Diante do quadro que a gestão Lula encontrou neste campo, nos arriscamos a afirmar que se uma mudança profunda e estrutural no governo não ocorresse, o País realizaria a fórmula de Miguel Pereira no nível mais dramático. Assim, a contrarreforma psiquiátrica faria do Brasil um grande hospital psiquiátrico, um grande manicômio, suprimindo, de vez, a ruptura epistemológica proporcionada pela Reforma Psiquiátrica com relação a um passado escravista, de encarceramento e punição.

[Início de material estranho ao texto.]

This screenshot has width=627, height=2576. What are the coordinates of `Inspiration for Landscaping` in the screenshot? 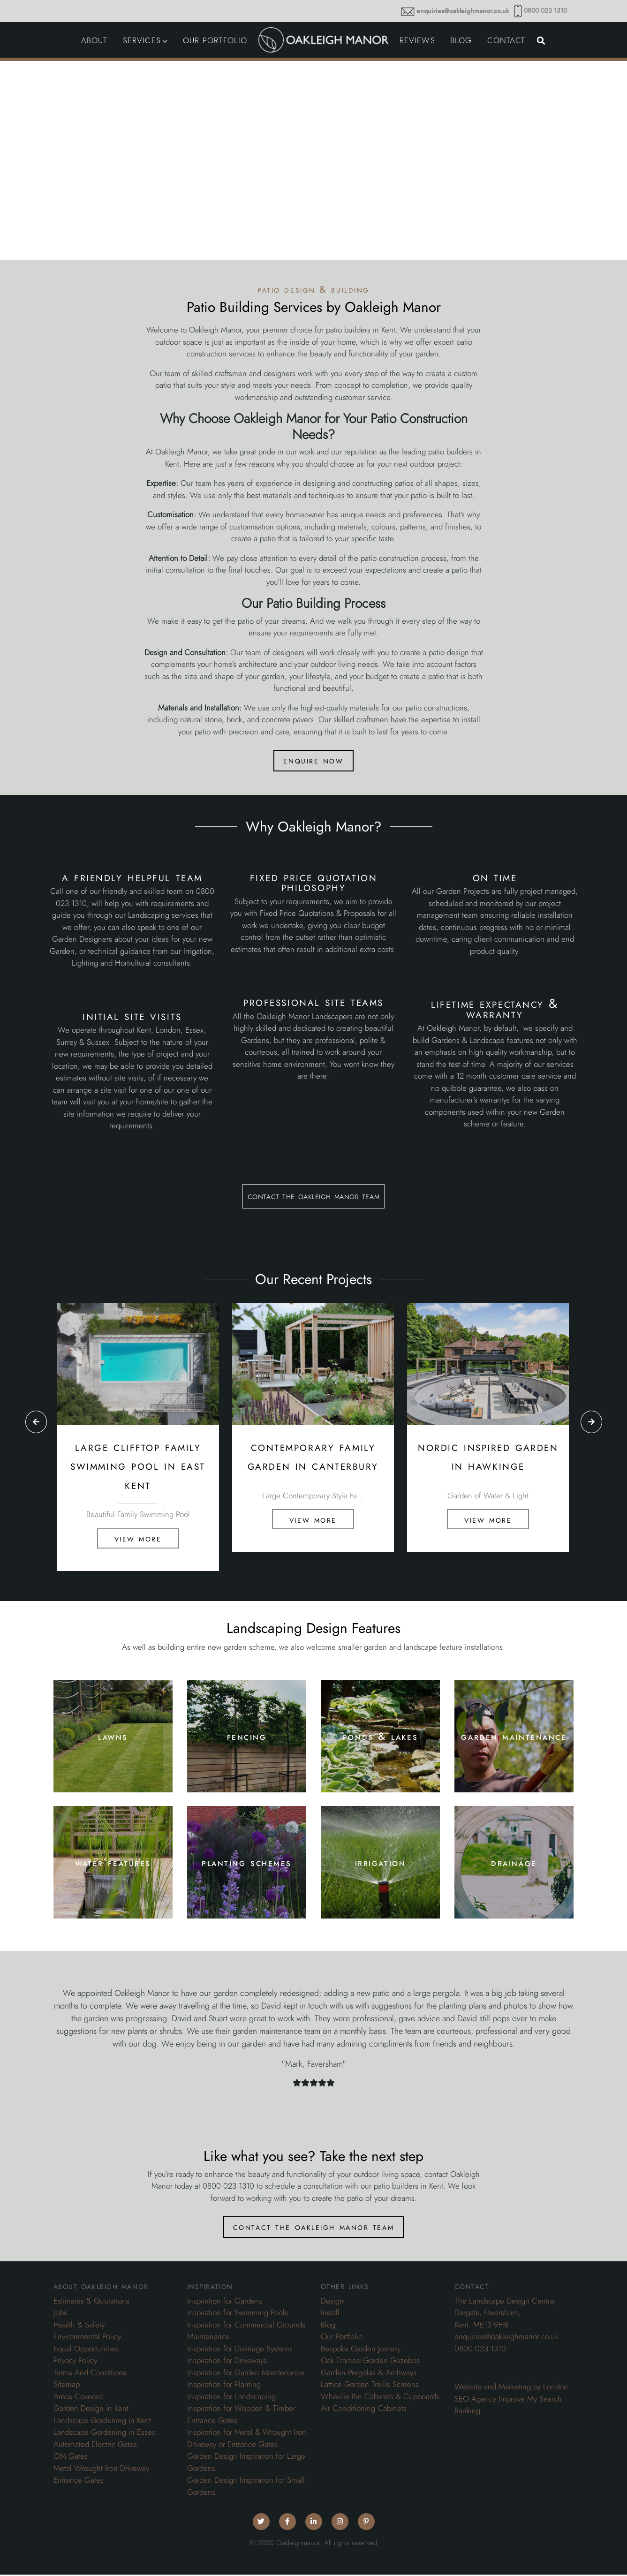 It's located at (231, 2397).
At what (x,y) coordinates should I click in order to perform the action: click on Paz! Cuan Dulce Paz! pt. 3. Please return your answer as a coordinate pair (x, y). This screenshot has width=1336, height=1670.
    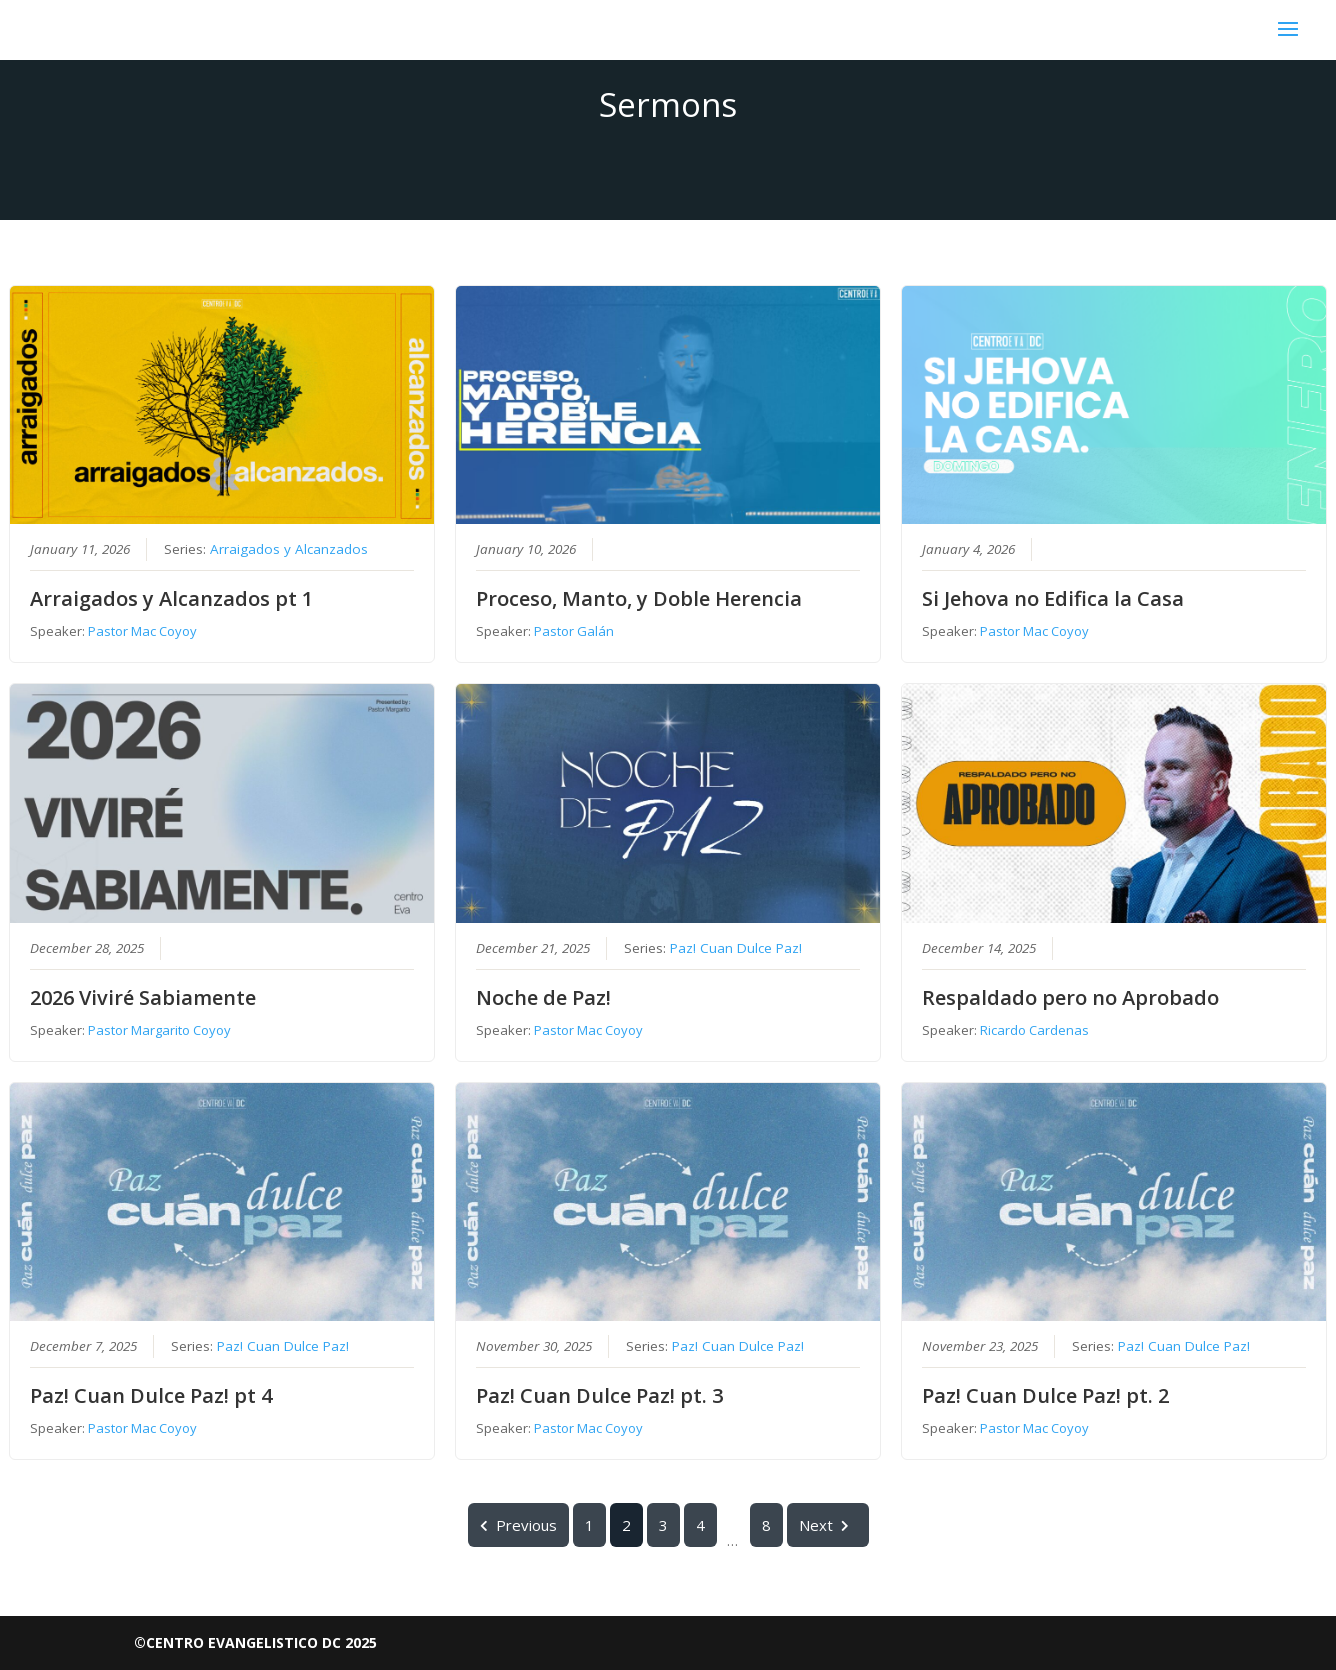     Looking at the image, I should click on (599, 1395).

A primeira ação do governo atual nesse campo foi expedir o decreto n011.358/2023, que revogou o decreto n0 11.098/2022, o qual extinguia a Coordenação de Saúde Mental. Nos últimos dias, a ministra Nísia criou o Departamento de Saúde Mental e Enfrentamento do Uso Abusivo de Álcool e Outras Drogas e nomeou a professora Sônia Barros para assumir a pasta. Foi um ato ético-político de bloqueio do processo autoritário da contrarreforma: criação do que foi destruído e integração da política de álcool e outras drogas à política de saúde mental, assentada nas políticas de cuidado e de respeito humanista integral ao sofrimento psíquico e à vulnerabilidade social e no combate efetivo da lógica manicomial e do método do encarceramento – ambos elementos do racismo estrutural, que ainda atravessa a nossa sociedade.